### [Source data]
/---

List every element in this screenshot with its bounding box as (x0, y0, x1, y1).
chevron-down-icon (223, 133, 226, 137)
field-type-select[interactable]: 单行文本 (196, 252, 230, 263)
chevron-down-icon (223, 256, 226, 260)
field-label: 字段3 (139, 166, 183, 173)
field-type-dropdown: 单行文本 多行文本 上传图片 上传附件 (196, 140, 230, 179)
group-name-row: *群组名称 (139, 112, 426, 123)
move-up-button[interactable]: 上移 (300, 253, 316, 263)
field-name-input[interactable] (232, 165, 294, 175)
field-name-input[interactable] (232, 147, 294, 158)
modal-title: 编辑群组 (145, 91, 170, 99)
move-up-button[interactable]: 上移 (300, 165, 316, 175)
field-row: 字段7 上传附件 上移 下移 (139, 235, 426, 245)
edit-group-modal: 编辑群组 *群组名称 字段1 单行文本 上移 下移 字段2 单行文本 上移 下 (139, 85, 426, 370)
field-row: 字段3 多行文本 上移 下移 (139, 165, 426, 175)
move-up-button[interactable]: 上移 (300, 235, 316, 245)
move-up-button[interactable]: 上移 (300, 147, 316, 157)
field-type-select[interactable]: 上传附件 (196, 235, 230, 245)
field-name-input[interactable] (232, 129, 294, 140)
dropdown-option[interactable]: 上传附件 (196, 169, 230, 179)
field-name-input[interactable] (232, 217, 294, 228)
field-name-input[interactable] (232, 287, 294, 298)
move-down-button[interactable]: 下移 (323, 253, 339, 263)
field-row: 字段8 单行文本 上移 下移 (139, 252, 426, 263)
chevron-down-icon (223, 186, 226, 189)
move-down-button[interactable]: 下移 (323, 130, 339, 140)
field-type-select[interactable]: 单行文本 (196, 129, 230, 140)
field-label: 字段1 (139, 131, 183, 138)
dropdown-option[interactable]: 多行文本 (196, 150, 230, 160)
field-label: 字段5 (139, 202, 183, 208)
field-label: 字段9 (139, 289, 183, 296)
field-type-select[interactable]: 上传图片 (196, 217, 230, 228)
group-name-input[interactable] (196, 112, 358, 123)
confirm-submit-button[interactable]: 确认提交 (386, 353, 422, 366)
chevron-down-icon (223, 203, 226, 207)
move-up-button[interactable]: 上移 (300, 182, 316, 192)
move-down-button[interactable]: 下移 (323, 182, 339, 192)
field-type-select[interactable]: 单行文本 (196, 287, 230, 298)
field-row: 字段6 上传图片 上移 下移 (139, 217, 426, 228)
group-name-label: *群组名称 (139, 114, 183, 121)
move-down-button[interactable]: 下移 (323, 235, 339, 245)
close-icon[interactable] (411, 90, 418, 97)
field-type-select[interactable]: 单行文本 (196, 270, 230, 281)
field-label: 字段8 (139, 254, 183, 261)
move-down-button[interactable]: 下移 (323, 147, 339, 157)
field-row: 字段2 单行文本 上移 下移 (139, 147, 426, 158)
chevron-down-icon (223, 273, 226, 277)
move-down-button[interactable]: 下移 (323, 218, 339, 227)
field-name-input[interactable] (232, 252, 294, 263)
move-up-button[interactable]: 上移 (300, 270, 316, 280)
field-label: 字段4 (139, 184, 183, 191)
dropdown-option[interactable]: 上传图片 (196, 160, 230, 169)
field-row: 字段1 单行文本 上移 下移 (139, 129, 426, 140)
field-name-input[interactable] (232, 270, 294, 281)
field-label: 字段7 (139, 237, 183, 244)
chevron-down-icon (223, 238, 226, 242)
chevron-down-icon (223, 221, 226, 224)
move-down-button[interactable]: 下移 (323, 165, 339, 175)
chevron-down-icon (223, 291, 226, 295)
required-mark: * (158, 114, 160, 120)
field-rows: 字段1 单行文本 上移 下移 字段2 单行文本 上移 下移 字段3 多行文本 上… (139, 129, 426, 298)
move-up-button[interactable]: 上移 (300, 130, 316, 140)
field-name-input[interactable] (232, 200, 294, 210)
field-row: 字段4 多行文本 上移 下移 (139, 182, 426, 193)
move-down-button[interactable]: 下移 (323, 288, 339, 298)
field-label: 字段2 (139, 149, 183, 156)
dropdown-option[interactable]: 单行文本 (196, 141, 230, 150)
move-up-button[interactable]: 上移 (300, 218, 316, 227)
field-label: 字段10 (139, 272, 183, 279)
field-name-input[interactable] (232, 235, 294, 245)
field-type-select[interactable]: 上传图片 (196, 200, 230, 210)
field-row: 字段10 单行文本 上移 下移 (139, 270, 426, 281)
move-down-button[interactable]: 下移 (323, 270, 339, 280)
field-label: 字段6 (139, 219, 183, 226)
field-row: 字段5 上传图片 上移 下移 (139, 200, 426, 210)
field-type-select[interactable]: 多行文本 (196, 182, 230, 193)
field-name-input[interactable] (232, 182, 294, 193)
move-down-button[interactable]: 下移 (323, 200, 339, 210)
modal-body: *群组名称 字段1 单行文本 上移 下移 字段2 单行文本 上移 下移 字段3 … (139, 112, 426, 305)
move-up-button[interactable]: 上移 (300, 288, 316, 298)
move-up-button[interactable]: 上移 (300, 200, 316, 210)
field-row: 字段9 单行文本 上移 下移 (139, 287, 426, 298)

\---

### [Problem to work on]
Copy all lines from the entries that contain the word "dropdown".

### [Result of this task]
field-type-dropdown: 单行文本 多行文本 上传图片 上传附件 (196, 140, 230, 179)
dropdown-option[interactable]: 上传附件 (196, 169, 230, 179)
dropdown-option[interactable]: 多行文本 (196, 150, 230, 160)
dropdown-option[interactable]: 上传图片 (196, 160, 230, 169)
dropdown-option[interactable]: 单行文本 (196, 141, 230, 150)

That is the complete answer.